In consideration of the mutual promises herein made, the
parties hereby agree as follows:
(1) TGII agrees, during the life of this Agreement, to be
responsible for:
(a) providing office space, telephone, office
equipment and supplies for the Fund;
(b) paying compensation of the Fund's officers for
services rendered as such;
(c) authorizing expenditures and approving bills for
payment of behalf of the Fund;
(d) supervising preparation of annual and semiannual
reports to Shareholders, notices of dividends,
capital gains distributions and tax credits, and
attending to routine correspondence and other
communications with individual Shareholders;
(e) daily pricing of the Fund's investment portfolio and
preparing and supervising publication of daily
quotations of the bid and asked prices of the Fund's
Shares, earnings reports and other financial data;
(f) monitoring relationships with organizations
serving the Fund, including custodians, transfer
agents and printers;
(g) providing trading desk facilities for the Fund;
(h) supervising compliance by the Fund with record-
keeping requirements under the Investment Company
Act of 1940 and the regulations thereunder, with
state regulatory requirements, maintenance of
books and records for the Fund (other than those
maintained by the custodian and transfer agent),
filing of tax reports other than the Fund's income
tax returns;
(i) monitoring the qualifications of tax deferred
retirement plans providing for investment in
shares of the Fund; and
(j) providing executive, clerical and secretarial help
needed to carry out the above responsibilities.

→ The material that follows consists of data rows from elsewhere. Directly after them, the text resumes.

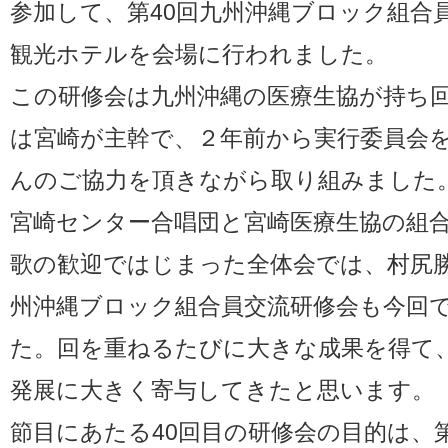
参加して、第40回九州沖縄ブロック組合
観光ホテルを会場に行われました。
この研修会は九州沖縄の医療生協が持ち
は宮崎が主幹で、２年前から実行委員会
んのご協力を頂きながら取り組みました
宮崎センター合唱団と宮崎医療生協の組
歌の歓迎ではじまった全体会では、村尻
州沖縄ブロック組合員交流研修会も今回で
た。回を重ねるたびに大きな成果を得て
発展に大きく寄与してきたと思います。
節目にあたる40回目の研修会の目的は、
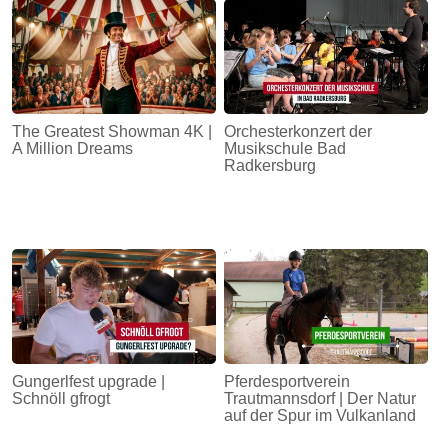
The Greatest Showman 4K |
Orchesterkonzert der
A Million Dreams
Musikschule Bad
Radkersburg
Gungerlfest upgrade |
Pferdesportverein
Schnöll gfrogt
Trautmannsdorf | Der Natur
auf der Spur im Vulkanland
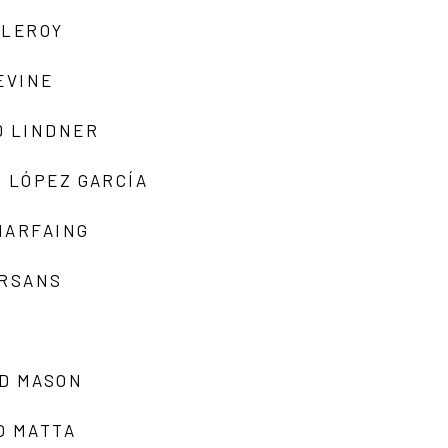
 LEROY
EVINE
D LINDNER
 LÓPEZ GARCÍA
MARFAING
ARSANS
D MASON
O MATTA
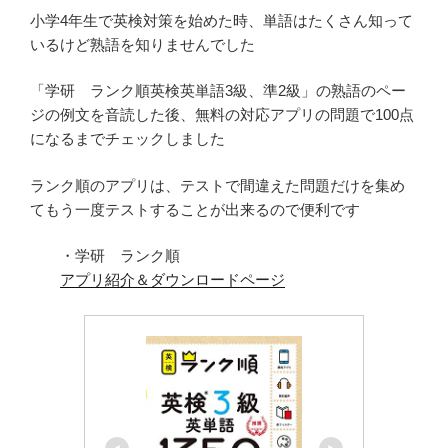
小学4年生で英検対策を始めた時、単語はたくさん知って
いるけど熟語を知りませんでした
「学研 ランク順英検英単語3級、準2級」の熟語のペー
ジの例文を音読した後、無料の対応アプリの問題で100点
になるまでチェックしました
ランク順のアプリは、テストで間違えた問題だけを集め
てもう一度テストすることが出来るので便利です
・学研 ランク順
アプリ紹介＆ダウンロードページ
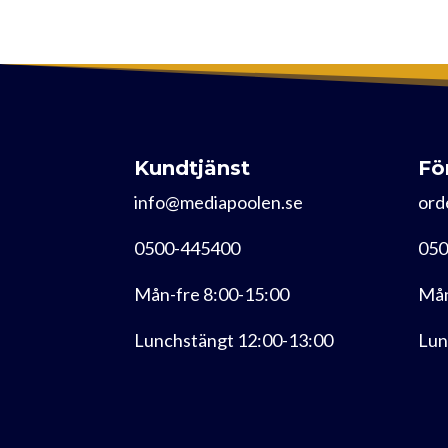
Kundtjänst
Fö
info@mediapoolen.se
ord
0500-445400
050
Mån-fre 8:00-15:00
Mån
Lunchstängt 12:00-13:00
Lun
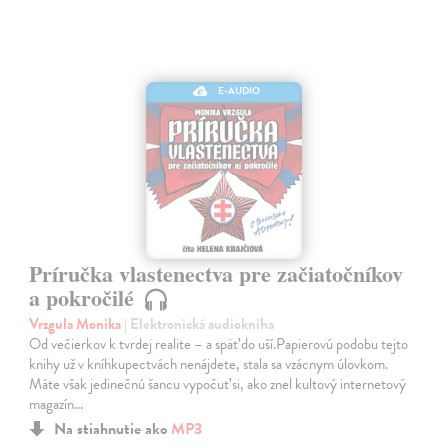
E-AUDIO
Príručka vlastenectva pre začiatočníkov
a pokročilé
Vrzgula Monika
| Elektronická audiokniha
Od večierkov k tvrdej realite – a späť do uší.Papierovú podobu tejto
knihy už v kníhkupectvách nenájdete, stala sa vzácnym úlovkom.
Máte však jedinečnú šancu vypočuť si, ako znel kultový internetový
magazín…
Na stiahnutie ako
MP3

(2) The Fund agrees, during the life of this Agreement, to pay to TGII
as compensation for the foregoing a monthly fee of 0.0125% (0.15% annually) of
the first $200 million of the average daily net assets of the Fund during the
month preceding each payment, reduced as follows: on such net assets in excess
of $200 million up to $700 million a monthly fee of 0.01125% (0.135% annually);
on such net assets in excess of $700 million up to $1.2 billion a monthly fee of
0.00833% (0.1% annually); and on such net assets in excess of $1.2 billion a
monthly fee of 0.00625% (0.075% annually).

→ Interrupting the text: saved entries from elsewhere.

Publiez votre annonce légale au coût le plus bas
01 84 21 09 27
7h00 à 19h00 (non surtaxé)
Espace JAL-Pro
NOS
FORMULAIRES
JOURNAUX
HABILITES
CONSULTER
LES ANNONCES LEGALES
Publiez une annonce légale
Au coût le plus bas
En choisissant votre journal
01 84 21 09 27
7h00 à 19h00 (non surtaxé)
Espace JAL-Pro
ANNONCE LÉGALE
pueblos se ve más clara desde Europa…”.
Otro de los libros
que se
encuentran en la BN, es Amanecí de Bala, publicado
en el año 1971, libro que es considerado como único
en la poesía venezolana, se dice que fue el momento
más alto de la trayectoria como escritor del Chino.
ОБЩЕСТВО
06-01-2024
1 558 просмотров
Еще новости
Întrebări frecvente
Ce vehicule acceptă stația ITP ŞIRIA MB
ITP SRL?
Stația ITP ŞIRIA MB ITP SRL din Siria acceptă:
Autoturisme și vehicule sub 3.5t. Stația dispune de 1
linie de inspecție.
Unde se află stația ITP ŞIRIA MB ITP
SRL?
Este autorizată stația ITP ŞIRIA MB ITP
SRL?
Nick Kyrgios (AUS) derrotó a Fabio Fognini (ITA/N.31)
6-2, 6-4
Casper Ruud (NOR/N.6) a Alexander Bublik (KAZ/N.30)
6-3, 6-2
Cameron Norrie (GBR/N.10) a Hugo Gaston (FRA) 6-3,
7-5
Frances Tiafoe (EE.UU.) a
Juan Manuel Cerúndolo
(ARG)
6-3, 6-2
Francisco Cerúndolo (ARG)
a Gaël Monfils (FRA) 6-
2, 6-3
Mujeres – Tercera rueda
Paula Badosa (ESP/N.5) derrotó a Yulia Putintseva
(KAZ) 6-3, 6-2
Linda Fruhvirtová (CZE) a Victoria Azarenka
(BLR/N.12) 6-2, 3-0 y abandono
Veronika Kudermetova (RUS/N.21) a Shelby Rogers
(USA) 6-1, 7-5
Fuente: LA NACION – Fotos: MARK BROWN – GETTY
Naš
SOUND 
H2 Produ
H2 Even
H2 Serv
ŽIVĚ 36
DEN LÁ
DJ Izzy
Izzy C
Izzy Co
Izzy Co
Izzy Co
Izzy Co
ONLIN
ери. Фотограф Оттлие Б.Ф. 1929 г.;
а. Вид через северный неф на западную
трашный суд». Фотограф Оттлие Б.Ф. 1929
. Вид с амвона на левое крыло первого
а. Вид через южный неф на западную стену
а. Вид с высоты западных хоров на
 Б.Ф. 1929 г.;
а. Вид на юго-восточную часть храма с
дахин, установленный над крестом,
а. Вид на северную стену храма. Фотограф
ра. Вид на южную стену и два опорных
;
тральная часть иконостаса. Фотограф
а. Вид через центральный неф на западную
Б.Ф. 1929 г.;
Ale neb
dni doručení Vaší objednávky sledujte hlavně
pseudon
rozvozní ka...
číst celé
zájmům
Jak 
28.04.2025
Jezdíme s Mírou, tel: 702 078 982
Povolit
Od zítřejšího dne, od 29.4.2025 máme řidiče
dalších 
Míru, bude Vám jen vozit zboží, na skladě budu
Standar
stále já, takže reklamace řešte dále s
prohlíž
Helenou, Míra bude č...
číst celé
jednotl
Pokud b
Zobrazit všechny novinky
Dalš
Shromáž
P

(3) This Agreement shall remain in full force and effect through
December 31, 1993 and thereafter from year to year to the extent such
continuance is approved annually by the Board of Directors of the Fund.
(4) This Agreement may be terminated by the Fund at any time on sixty
(60) days' written notice without payment of penalty provided that such
termination by the Fund shall be directed or approved by the vote of a majority
of the Directors of the Fund in office at the time or by the vote of a majority
of the outstanding voting securities of the Fund (as defined by the U.S.
Investment Company Act of 1940); and shall automatically and immediately
terminate in the event of its assignment.
(5) In the absence of willful misfeasance, bad faith or gross
negligence on the part of TGII, or of reckless disregard of its obligations
hereunder, TGII shall not be subject to liability for any act or omission in the
course of, or connected with, rendering services hereunder.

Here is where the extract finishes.